The client for this project is a real estate company that invests in large cities by purchasing properties to rent out as vacation apartments. The managers have decided to invest in Madrid and are interested in analyzing publicly available data from the sector leader, Airbnb, to identify the types of properties with the greatest commercial potential for vacation rentals.

As the main deliverable, the management expects to receive a detailed typology of properties that the valuation team should target among the existing opportunities in the city, as well as the primary neighborhoods or geographic areas to focus on.

Objectives

The main objective is to identify the property profiles with the highest potential in the vacation rental market.

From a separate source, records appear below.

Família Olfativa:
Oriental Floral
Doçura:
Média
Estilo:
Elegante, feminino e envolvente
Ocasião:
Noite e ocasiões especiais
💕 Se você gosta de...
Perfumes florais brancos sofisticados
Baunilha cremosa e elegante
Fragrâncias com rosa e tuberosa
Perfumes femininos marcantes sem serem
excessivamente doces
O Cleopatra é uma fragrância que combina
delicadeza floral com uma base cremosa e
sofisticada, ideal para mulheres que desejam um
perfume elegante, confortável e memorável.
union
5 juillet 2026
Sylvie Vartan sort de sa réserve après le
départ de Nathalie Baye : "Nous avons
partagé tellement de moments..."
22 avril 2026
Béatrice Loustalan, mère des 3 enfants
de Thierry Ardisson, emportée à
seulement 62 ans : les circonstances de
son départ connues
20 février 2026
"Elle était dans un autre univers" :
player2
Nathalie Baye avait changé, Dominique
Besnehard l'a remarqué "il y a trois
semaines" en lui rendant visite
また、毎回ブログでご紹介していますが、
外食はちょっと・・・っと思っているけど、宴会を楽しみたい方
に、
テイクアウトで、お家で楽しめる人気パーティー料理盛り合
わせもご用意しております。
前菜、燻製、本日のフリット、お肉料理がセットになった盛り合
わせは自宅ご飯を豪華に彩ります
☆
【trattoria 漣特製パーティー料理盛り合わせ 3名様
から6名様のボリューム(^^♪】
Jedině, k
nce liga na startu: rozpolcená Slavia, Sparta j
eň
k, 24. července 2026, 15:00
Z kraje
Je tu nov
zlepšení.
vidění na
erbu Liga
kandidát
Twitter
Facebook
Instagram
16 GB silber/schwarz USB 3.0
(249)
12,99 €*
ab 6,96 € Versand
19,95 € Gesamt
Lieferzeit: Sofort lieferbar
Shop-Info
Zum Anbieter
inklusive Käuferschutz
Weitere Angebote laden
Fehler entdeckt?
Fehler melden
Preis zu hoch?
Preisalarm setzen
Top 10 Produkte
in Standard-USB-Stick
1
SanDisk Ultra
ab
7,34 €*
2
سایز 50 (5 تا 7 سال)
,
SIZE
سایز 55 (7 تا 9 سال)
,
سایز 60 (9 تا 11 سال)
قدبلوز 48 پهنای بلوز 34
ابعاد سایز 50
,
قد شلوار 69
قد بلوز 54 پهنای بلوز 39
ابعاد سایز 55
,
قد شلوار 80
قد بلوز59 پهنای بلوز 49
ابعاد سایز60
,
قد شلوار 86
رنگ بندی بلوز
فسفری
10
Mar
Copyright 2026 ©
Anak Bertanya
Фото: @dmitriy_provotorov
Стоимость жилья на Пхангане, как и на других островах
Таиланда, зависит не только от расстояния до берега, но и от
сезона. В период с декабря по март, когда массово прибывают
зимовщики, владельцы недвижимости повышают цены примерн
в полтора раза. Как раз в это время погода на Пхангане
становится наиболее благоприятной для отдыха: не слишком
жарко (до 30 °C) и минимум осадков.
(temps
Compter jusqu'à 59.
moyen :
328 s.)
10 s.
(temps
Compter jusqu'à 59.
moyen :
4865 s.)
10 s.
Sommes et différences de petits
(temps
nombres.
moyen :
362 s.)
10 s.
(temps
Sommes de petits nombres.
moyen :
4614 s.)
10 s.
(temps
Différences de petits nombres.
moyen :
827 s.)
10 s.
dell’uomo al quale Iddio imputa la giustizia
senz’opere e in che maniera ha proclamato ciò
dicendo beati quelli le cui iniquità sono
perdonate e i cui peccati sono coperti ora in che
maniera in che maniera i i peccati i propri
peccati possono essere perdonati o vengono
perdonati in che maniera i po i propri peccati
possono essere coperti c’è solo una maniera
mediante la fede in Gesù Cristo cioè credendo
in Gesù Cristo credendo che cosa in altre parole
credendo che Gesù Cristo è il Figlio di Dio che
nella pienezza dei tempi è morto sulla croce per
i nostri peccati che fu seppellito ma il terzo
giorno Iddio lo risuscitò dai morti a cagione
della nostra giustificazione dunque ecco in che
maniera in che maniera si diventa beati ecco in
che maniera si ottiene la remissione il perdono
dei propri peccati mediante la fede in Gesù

This can guide the valuation team on where to start looking for such opportunities and highlight the key neighborhoods and geographical areas, which are most promising to focus on.

This analysis is primarily conducted in terms of rental prices, occupancy levels, and purchase prices.

Project results

The main results obtained from this Discovery Project are summarized below:

1. Ten neighborhoods with a high investment potential have been identified

  • They can be segmented into 4 groups depending on the type, quality, and property location.
  • These 4 groups, which have been identified, are the following:
    • Low cost Investment: Simancas, Ambroz, Marroquina, San Juan Bautista.
    • Medium cost investment: El Plantio, Valdemarín, Valdefuentes.
    • Medium-high cost investment: Jerónimos, Fuentela reina.
    • High cost investment: Recoletos.

2. It is recommended to search for two-bedroom properties that can accommodate 4 guests

  • The number of guests that maximize the rental price while minimizing the property's purchase price is 4.

3. It is recommended to search for properties in one of the identified neighborhoods that are not necessarily close to points of interest

  • These properties are expected to have a lower purchase price.
  • It seems that proximity to points of interest does not have a particular impact on rental prices.

4. A new business model based on rentals for specific moments of high sporting interest should be explored

  • It is advisable to look for opportunities in the San Blas neighborhood.
  • These properties present a particularly high cost-income ratio per night.
  • There are still many rentals that are not exploiting this potential.

Project structure

  • 📁 Datos: Project datasets.
    • 📁 Imagenes: Contains project images.
  • 📁 Notebooks:
    • 01_Diseño del proyecto.ipynb: Notebook compiling the initial design of the project.
    • 02_Analisis de ficheros y preparacion del caso.ipynb: Notebook analyzing the main data and how to obtain those.
    • 03_Creacion del Datamart Analitico.ipynb: Notebook creating analytic data mart (loading and unifying data, applying data quality processes, and so on).
    • 04_Preparacion de datos.ipynb: Notebook compilling feature engineering processes.
    • 05_Analisis e Insights.ipynb: Notebook used for the execution of the exploratory data analysis, which collects the business insights and the recommended actionable initiatives.
    • 06_Comunicacion de resultados.ipynb: Brief executive report for the communication of results using McKinsey's Exhibits methodology.

Instructions

  • Unzip airbnb.rar under 'Datos' folder.
  • Remember to update the project_path to the path where you have replicated the project.